Older Squad Fascination Builds
For a couple of years there has been mounting curiosity with the average age of this side and especially the bowling attack. It is unusual to have nearly all player in a Test team being over 30, except for novelty-sized mascot Cameron Green and occasional visitor Sam Konstas. But it wasn't necessarily true that older age was a disadvantage: a Test squad boasting a four-man attack with over 1,500 wickets between them is hardly a weakness, and it stands to reason that all of those bowlers are deep into their professional lives.
I can’t remember ever being so confident at the beginning of an Ashes tour | Mark Ramprakash
Perhaps what most amplified the talking point is that the backup bowlers over that period, Scott Boland and Michael Neser, are also well into their 30s. Emerging pacemen have floated into teams – Lance Morris, Jhye Richardson – before disappearing for years with injuries, meaning there has been no obvious replacement plan.
Transition Imposed by Injuries
So far, that hasn't been an issue, as the core four plus Boland have continued backing up. Any team knows that having a batch of similarly-aged players might mean a batch of similarly-timed retirements, but so far change has remained theoretical: a train that would indeed be arriving the bend when she comes, but one that hadn’t yet become visible.
Now, abruptly, change is upon them, forced upon this Australian squad in the space of a few weeks. The spinal issue to Pat Cummins was greeted with equanimity: he would probably only miss the opening match, was the Cricket Australia assessment, and as the first-change bowler behind Starc and Hazlewood, he could comfortably be covered for by Boland.

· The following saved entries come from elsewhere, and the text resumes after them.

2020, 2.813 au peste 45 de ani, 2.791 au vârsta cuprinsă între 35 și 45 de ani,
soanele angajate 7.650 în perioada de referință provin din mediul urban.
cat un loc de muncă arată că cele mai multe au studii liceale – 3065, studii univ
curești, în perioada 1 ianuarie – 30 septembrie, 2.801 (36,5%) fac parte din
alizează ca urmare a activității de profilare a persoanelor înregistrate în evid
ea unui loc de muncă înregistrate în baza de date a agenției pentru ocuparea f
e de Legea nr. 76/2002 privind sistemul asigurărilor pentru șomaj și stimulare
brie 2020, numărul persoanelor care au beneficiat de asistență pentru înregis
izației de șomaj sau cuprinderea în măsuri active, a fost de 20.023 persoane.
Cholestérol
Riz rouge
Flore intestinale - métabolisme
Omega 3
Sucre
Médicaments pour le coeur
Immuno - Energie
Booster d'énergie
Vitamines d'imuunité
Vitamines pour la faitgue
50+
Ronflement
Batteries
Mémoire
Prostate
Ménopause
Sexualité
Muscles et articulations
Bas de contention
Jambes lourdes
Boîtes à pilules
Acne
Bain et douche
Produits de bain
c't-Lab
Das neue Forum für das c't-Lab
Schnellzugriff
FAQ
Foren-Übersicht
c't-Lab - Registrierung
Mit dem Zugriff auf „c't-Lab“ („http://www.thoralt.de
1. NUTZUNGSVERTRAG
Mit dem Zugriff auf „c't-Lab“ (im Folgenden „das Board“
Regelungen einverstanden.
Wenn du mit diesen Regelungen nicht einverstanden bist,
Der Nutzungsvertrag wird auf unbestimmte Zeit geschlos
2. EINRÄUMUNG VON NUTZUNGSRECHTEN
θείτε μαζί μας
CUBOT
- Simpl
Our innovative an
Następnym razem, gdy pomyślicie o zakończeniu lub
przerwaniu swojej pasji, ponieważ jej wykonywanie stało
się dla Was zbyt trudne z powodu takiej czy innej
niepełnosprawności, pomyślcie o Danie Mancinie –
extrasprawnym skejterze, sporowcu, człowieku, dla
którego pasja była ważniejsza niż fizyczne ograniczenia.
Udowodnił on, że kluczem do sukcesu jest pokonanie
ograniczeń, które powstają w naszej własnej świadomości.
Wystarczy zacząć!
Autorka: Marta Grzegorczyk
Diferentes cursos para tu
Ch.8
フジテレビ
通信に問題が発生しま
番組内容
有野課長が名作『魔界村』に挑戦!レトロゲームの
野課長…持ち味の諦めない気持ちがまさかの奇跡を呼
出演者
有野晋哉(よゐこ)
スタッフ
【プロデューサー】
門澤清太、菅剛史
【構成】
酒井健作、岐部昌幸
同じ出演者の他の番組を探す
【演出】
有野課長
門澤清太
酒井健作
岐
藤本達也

But now that Hazlewood has been sidelined with a hamstring strain, the team balance undergoes a much more significant shift with two key bowlers absent rather than one. Cummins and Hazlewood as the two tight-line right-armers give the balance and control that enables Starc’s left-arm pace and swing to be used more as a attacking option. Losing both of them means a major adjustment in the composition of the team. Boland handling the new ball is not unusual in his domestic career, but he has been so successful in Test matches entering the attack after seven or eight overs of initial onslaught. Now he’ll likely have to be the man up front.
Debutant Confronts Pressure
Behind him will come Brendan Doggett, who at 31 years old himself isn't an overawed youth, but he might become an nervous thirty-one-year-old. A packed stadium, partly English, for the opening Test of a eagerly awaited Ashes series will not make for an simple first match, no matter how many newspaper profiles describe him as laid-back. He could be brought onto the ground on a sun lounger and still be nervous.
Sign up to The Spin
It's uncertain, it might all go swimmingly for this new attack. It might not. What is striking is how quickly Australia have moved from the certainty of Starc, Lyon, Cummins, Hazlewood to the unknown of Starc, Lyon, and others. Who knows what new injuries the opening match may cause. It's unknown whether Cummins will be good to go for Brisbane, and good to back up after that match, given how complicated stress fractures can be. It's uncertain how long Hazlewood might be sidelined, with a track record of going down early in tournaments and a pattern of initially small injuries turning into longer layoffs.
Future Unclear
The latter part of the series may see the main four bowlers back together and all going well. Or it might experience transition setting in much sooner than the long-term aim of 2027 in the UK. Not through Neser, who is apparently the next option and could be a excellent pink-ball Brisbane option, but after that with options unclear. Sean Abbott was in the initial squad, though he’s now also injured and has not yet played a Test match. Richardson has just had his injury-prone arm repaired, and this format is not the place for gradually starting one’s work. After them lies the real unknown, and throughout it opportunity for the opposing side. You can sense that train a-coming, rolling round the corner, and the English team hasn't seen the success since they don’t know when.